Is there a possibility to spend a weekend in Aachen to see how you feel there?


----------



## vanessaf

ALKB said:


> Hello there!
> 
> Since nobody from Aachen seems to be on here, I´ll try to give you a long-distance estimate as a wife of somebody who part of a visible minority.
> 
> In general, I would say, the bigger the city, the better. It pains me to say but I´d also stick to West-German places (with exceptions and that does not mean that everybody born and raised in the former western part is tolerant and pleasant towards minorities nor that all East Germans are xenophobic. I just know that there are places where I will not go with my husband, because we feel uncomfortable). As Aachen is as far west as you can go within Germany, no worries there, lol.
> 
> Aachen is not really big but I think big enough. It has a university, so there should be a fair amount of international students. It is also in an enviable location, bordering on the Benelux countries, which is great for travelling and -again- generally speaking, towns close to the borders of our neighbouring countries tend to be more open and accepting due to a long history of trade and exchange with other cultures.
> 
> I visited once and found it lovely.
> 
> Is there a possibility to spend a weekend in Aachen to see how you feel there?

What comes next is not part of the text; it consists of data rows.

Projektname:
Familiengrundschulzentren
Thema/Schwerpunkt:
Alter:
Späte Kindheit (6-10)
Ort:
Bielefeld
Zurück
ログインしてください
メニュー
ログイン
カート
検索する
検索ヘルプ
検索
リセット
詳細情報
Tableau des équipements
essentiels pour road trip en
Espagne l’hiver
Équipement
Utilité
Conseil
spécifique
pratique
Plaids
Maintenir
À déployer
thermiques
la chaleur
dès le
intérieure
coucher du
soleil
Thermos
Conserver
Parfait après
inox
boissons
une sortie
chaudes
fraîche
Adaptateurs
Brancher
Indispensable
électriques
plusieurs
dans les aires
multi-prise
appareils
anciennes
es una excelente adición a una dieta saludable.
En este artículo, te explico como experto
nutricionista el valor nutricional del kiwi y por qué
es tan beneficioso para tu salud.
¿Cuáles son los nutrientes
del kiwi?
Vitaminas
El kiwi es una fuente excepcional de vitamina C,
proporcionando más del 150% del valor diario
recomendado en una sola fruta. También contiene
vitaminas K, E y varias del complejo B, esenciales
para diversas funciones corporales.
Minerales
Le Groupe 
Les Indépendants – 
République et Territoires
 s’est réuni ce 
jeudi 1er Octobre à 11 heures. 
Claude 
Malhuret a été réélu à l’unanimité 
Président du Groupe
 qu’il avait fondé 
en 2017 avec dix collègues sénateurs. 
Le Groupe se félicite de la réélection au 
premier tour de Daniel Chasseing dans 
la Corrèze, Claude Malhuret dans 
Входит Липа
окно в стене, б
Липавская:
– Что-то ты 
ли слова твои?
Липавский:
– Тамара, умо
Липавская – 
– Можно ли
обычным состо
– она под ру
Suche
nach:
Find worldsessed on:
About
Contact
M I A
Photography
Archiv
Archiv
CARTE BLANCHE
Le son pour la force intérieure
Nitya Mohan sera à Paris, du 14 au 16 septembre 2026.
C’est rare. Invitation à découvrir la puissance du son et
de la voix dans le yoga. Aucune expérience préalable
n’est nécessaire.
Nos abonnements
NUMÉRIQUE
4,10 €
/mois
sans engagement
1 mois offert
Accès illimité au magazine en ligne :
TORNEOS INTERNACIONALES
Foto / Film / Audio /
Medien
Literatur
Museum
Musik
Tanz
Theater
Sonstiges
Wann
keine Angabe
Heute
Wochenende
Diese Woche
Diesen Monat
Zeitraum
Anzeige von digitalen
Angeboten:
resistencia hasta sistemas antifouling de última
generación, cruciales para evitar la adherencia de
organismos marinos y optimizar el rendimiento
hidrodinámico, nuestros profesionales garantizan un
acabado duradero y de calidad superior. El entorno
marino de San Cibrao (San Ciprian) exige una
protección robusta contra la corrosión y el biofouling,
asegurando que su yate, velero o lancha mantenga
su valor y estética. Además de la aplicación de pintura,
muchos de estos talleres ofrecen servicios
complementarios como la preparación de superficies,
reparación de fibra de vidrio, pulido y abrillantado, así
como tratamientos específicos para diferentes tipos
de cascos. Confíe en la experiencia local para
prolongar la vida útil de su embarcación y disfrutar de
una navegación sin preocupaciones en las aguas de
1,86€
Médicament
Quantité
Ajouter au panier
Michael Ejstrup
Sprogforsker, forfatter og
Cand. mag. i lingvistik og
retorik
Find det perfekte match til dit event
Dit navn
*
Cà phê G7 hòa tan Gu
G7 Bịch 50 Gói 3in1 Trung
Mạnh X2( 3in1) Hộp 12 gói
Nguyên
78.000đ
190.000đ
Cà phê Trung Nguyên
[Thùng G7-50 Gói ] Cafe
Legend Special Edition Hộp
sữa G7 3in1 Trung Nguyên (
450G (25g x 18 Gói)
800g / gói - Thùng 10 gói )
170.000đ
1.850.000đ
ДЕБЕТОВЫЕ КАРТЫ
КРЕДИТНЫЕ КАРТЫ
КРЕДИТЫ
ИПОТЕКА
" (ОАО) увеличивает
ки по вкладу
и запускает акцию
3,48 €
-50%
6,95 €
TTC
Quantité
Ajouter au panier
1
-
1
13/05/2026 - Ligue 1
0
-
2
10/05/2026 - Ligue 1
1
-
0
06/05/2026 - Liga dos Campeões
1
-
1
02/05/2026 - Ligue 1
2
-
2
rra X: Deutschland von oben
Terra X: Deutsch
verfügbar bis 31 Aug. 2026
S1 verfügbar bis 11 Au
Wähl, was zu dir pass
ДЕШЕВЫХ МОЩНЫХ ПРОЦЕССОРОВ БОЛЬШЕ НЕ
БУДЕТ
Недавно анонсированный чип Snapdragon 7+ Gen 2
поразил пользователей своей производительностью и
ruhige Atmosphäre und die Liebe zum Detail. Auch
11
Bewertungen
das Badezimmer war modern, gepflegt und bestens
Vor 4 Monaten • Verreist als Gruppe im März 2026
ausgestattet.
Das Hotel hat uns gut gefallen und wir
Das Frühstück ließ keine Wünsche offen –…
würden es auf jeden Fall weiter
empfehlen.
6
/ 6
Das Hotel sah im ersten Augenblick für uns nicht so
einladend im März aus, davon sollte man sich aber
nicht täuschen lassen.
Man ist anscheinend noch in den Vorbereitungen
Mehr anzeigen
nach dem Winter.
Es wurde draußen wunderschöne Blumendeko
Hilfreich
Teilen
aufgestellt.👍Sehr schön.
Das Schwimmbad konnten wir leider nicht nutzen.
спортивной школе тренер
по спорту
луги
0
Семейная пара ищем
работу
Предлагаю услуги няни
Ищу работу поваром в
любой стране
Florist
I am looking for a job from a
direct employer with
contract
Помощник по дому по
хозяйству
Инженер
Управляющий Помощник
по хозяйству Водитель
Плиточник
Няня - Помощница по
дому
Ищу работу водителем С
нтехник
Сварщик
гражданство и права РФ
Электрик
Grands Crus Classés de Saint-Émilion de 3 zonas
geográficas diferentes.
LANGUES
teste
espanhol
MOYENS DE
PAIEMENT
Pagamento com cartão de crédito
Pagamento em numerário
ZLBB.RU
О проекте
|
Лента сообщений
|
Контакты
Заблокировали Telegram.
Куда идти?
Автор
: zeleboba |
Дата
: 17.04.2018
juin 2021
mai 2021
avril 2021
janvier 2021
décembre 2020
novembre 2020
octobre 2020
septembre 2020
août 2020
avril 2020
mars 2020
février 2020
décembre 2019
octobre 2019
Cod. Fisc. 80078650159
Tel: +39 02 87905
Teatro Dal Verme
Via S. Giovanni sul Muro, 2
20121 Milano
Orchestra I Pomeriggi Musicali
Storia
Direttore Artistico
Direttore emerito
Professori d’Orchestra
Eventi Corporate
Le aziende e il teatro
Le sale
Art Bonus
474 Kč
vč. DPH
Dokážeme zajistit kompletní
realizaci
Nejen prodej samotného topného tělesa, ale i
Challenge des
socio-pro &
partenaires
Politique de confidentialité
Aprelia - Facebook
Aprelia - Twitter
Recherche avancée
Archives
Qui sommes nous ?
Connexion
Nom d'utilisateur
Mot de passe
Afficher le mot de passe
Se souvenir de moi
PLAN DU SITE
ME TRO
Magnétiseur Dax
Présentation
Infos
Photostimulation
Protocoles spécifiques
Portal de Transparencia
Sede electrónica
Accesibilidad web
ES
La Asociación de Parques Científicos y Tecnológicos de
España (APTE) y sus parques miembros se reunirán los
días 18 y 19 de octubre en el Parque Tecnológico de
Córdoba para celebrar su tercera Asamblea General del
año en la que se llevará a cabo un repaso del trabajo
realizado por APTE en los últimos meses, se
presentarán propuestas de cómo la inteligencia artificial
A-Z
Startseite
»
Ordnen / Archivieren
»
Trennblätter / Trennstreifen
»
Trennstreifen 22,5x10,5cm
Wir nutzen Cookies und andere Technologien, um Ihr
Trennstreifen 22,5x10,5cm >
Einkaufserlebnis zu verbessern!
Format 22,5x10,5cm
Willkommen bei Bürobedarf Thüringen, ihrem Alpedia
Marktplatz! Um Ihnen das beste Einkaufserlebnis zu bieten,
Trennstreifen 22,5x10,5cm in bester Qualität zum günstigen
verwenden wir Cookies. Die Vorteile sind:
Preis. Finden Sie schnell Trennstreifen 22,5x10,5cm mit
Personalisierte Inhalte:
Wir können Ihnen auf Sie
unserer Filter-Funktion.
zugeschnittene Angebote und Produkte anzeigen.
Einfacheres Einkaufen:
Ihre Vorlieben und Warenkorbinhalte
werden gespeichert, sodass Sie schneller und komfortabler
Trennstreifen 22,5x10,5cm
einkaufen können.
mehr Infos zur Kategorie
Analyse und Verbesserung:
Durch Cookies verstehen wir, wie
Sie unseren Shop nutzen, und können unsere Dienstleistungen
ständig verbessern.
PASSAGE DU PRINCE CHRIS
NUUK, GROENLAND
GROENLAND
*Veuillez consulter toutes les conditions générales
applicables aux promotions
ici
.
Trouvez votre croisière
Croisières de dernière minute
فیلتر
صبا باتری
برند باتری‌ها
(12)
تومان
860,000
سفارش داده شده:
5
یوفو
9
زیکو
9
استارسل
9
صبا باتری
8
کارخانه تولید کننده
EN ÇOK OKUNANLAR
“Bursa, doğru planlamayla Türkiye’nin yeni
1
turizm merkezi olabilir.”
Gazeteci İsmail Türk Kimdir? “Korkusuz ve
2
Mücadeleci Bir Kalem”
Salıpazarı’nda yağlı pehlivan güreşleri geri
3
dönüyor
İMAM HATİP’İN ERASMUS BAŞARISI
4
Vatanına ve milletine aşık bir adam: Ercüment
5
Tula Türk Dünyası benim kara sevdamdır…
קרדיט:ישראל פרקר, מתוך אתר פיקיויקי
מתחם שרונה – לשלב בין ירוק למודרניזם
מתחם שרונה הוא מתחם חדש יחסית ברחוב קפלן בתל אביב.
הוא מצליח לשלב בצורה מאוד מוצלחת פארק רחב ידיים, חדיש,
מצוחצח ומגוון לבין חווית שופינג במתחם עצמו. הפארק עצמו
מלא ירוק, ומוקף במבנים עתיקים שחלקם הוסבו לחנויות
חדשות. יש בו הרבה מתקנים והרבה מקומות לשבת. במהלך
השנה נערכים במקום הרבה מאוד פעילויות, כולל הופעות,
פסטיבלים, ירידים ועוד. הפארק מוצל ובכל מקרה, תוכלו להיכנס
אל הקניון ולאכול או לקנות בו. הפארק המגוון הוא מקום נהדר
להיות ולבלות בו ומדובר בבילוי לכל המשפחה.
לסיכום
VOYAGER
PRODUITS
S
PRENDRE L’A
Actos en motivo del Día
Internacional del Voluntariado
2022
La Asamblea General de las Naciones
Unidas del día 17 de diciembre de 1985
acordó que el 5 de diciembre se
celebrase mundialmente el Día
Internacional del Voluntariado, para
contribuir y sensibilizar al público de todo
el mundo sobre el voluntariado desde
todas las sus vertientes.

Thank you so much for your kind and thoughtful reply. Yes, a visit would definitely be in order should he become a serious candidate for the position. 

I've read a lot that Western Germany is more tolerant, so I'm glad to hear you confirm that. The size of Aachen worried me a bit but then I realised that it's bigger than the town I'm currently living in, LOL! and I was indeed reassured when I saw that university is located there - something that's missing here. Now, I just have to check Wunderground for Aachen's weather history. ;-)

Thanks again for the reply, I really appreciate it!


----------



## jr24hd

Hello there,

Did you finally move to Aachen?

Cheers!!


----------